Sawtooth roofs allow efficient use of headroom and floor space. It is easy to install beams, columns and attractive elevations in the design of the roof. Sawtooth roofs provide for maximum headroom compared to flat roofs.

==History==
===19th century===
British engineer and architect William Fairbairn is sometimes credited with the first designs for what he termed the shed principle possibly as early as 1827. In his "Treatise on Mills and Millwork", of 1863, Fairbairn stated that, "Contemporaneous with the architectural improvements in mills [from 1827], the shed principle lighted from the roof, or the "saw-tooth" system, came into operation. It was chiefly adapted for power-weaving..." It was rapidly adopted during the industrial revolution for the many new daylight factories where good natural lighting was essential in the manufacturing process and large areas of enclosed space were required to house the machinery. The first documented example can be found on the Weaving Shed (and perhaps also the Combing Shed) of Titus Salt's Saltaire Mills near Bradford, which were founded in 1851.

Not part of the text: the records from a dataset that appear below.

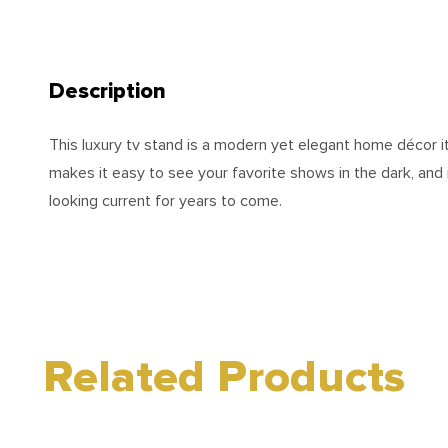
Description
This luxury tv stand is a modern yet elegant home décor i
makes it easy to see your favorite shows in the dark, and
looking current for years to come.
Related Products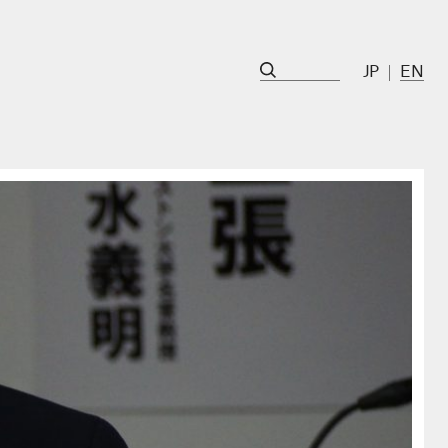
JP
EN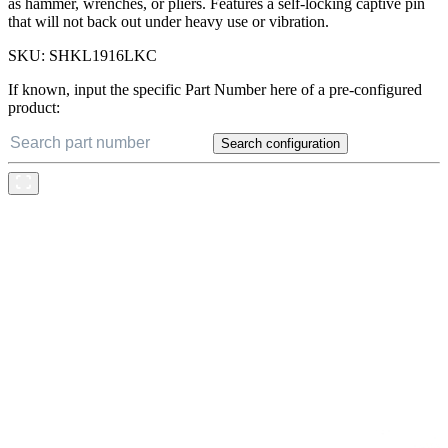
as hammer, wrenches, or pliers. Features a self-locking captive pin
that will not back out under heavy use or vibration.
SKU:
SHKL1916LKC
If known, input the specific Part Number here of a pre-configured
product:
Search configuration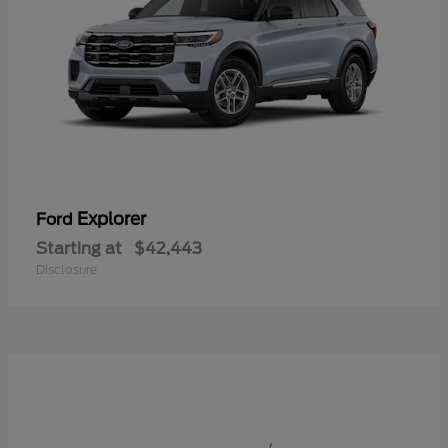
Explorer
Ford
Starting at
$42,443
Disclosure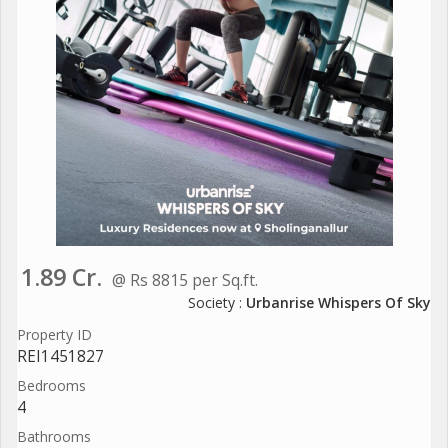
1.89 Cr.
@ Rs 8815 per Sq.ft.
Society :
Urbanrise Whispers Of Sky
Property ID
REI1451827
Bedrooms
4
Bathrooms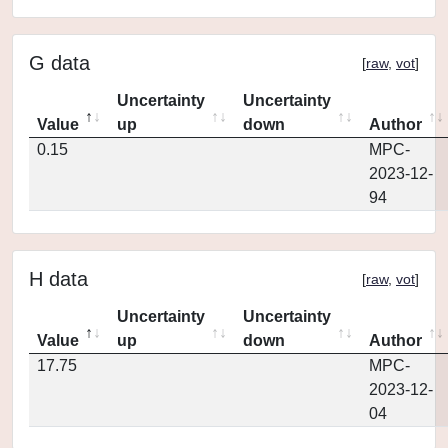
G data
[
raw
,
vot
]
Uncertainty
Uncertainty
Value
up
down
Author
0.15
MPC-
2023-12-
94
H data
[
raw
,
vot
]
Uncertainty
Uncertainty
Value
up
down
Author
17.75
MPC-
2023-12-
04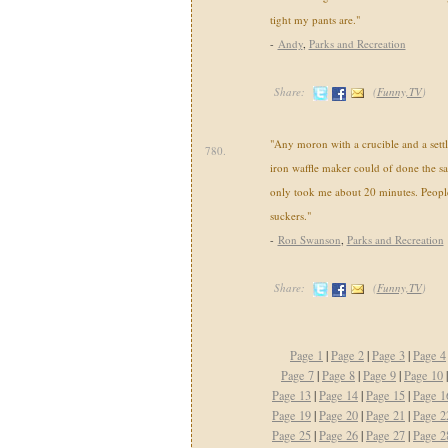
tight my pants are."
-
Andy
,
Parks and Recreation
Share:
(
Funny,TV
)
"Any moron with a crucible and a settl
780.
iron waffle maker could of done the s
only took me about 20 minutes. Peopl
suckers."
-
Ron Swanson
,
Parks and Recreation
Share:
(
Funny,TV
)
Page 1
|
Page 2
|
Page 3
|
Page 4
Page 7
|
Page 8
|
Page 9
|
Page 10
Page 13
|
Page 14
|
Page 15
|
Page 1
Page 19
|
Page 20
|
Page 21
|
Page 2
Page 25
|
Page 26
|
Page 27
|
Page 2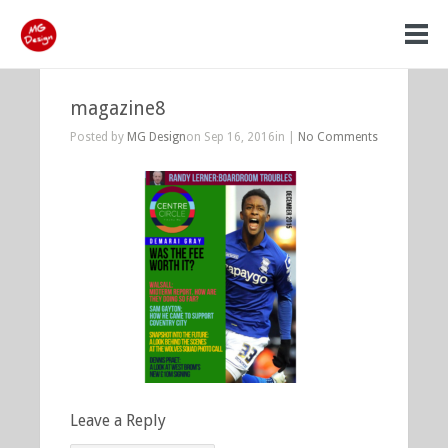
magazine8
Posted by
MG Design
on Sep 16, 2016in |
No Comments
Leave a Reply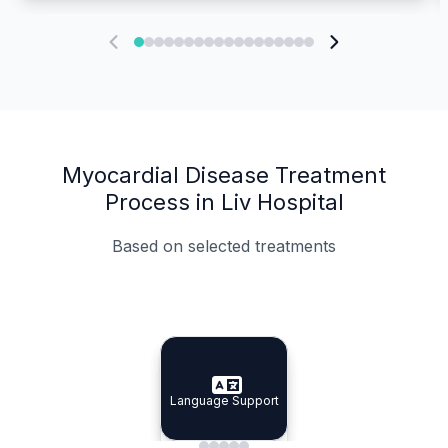
Myocardial Disease Treatment
Process in Liv Hospital
Based on selected treatments
Specialist Doctors
Integrated Planning
Language Support
Specialist Doctors
Language Support
Integrated
Planning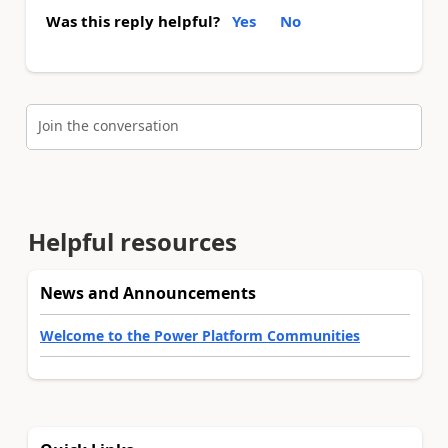
Was this reply helpful?
Yes
No
Join the conversation
Helpful resources
News and Announcements
Welcome to the Power Platform Communities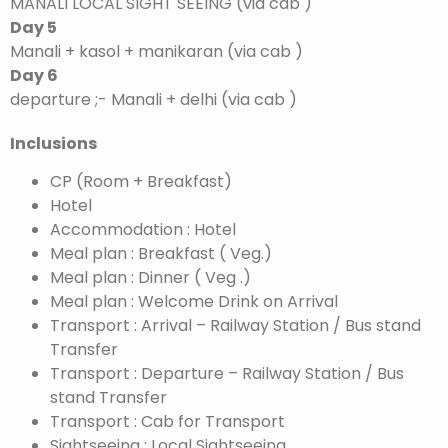
MANALI LOCAL SIGHT SEEING (via cab )
Day 5
Manali + kasol + manikaran (via cab )
Day 6
departure ;- Manali + delhi (via cab )
Inclusions
CP (Room + Breakfast)
Hotel
Accommodation : Hotel
Meal plan : Breakfast ( Veg.)
Meal plan : Dinner ( Veg .)
Meal plan : Welcome Drink on Arrival
Transport : Arrival – Railway Station / Bus stand
Transfer
Transport : Departure – Railway Station / Bus
stand Transfer
Transport : Cab for Transport
Sightseeing : Local Sightseeing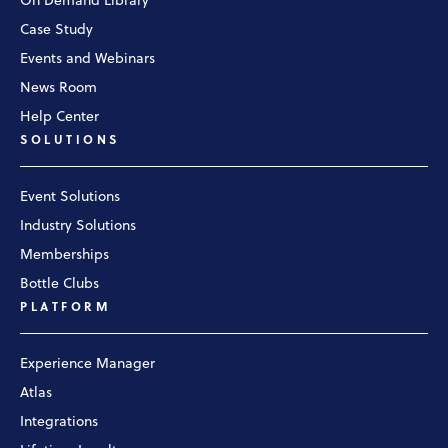
On Demand Library
Case Study
Events and Webinars
News Room
Help Center
SOLUTIONS
Event Solutions
Industry Solutions
Memberships
Bottle Clubs
PLATFORM
Experience Manager
Atlas
Integrations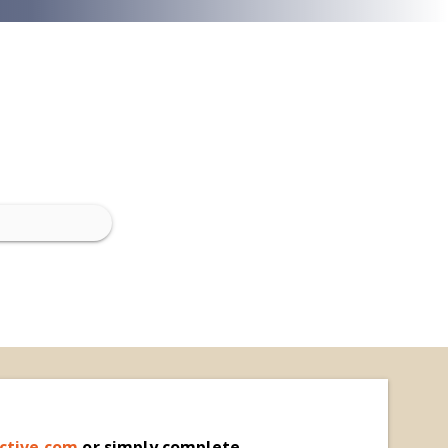
ctive.com
o
r simply complete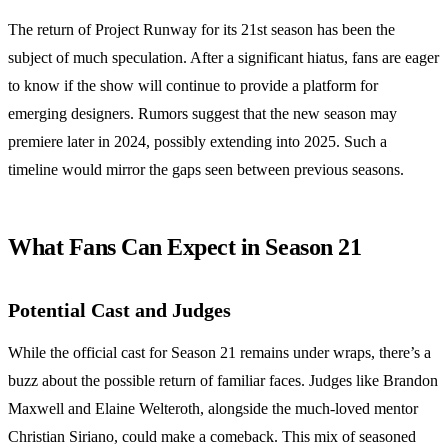
The return of Project Runway for its 21st season has been the
subject of much speculation. After a significant hiatus, fans are eager
to know if the show will continue to provide a platform for
emerging designers. Rumors suggest that the new season may
premiere later in 2024, possibly extending into 2025. Such a
timeline would mirror the gaps seen between previous seasons.
What Fans Can Expect in Season 21
Potential Cast and Judges
While the official cast for Season 21 remains under wraps, there’s a
buzz about the possible return of familiar faces. Judges like Brandon
Maxwell and Elaine Welteroth, alongside the much-loved mentor
Christian Siriano, could make a comeback. This mix of seasoned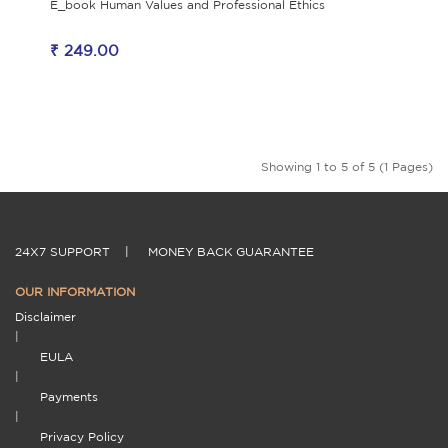
E_book Human Values and Professional Ethics
₹ 249.00
Showing 1 to 5 of 5 (1 Pages)
24X7 SUPPORT
|
MONEY BACK GUARANTEE
OUR INFORMATION
Disclaimer
|
EULA
|
Payments
|
Privacy Policy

===Decline and readoption===
There was a decline in its use when artificial lighting became prevalent, but the design re-emerged in the last quarter of the 20th century and early 21st century, as architects and designers placed greater importance and value in introducing natural light into buildings for environmental efficiency.

Reasons for the renewed interest in daylighting include the high cost of fossil fuels and the realization that sources of electricity have a finite life. Less tangible aspects of daylighting relate more to the human spirit and quality of life.

The sawtooth design has won praise for its potential for renewable energy. Judges of the British Construction Industry's award recognised that the distinctive shape offers potential for solar panels to be installed.

Sawtooth roofs, in which opaque modular elements are combined with transparent surfaces, whether inclined or in various shapes, have become prevalent again. The exact dimensioning of these roofs is extremely important both in terms of energy savings, due to the reduction in electricity needed for artificial lighting, and as regards vision quality.

==Examples==
The Central Telephone Exchange, Melbourne, built approximately 1919, provides an early example of a reinforced concrete sawtooth roof.

The Sawtooth Building is located at 930 Dwight Way, Berkeley, California, and also known as the Kawneer Manufacturing plant. Early 20th-century industrial buildings in Japan often feature this design. A sketch of the saw-tooth roof form is available from the Ministry of the Environment in New Zealand.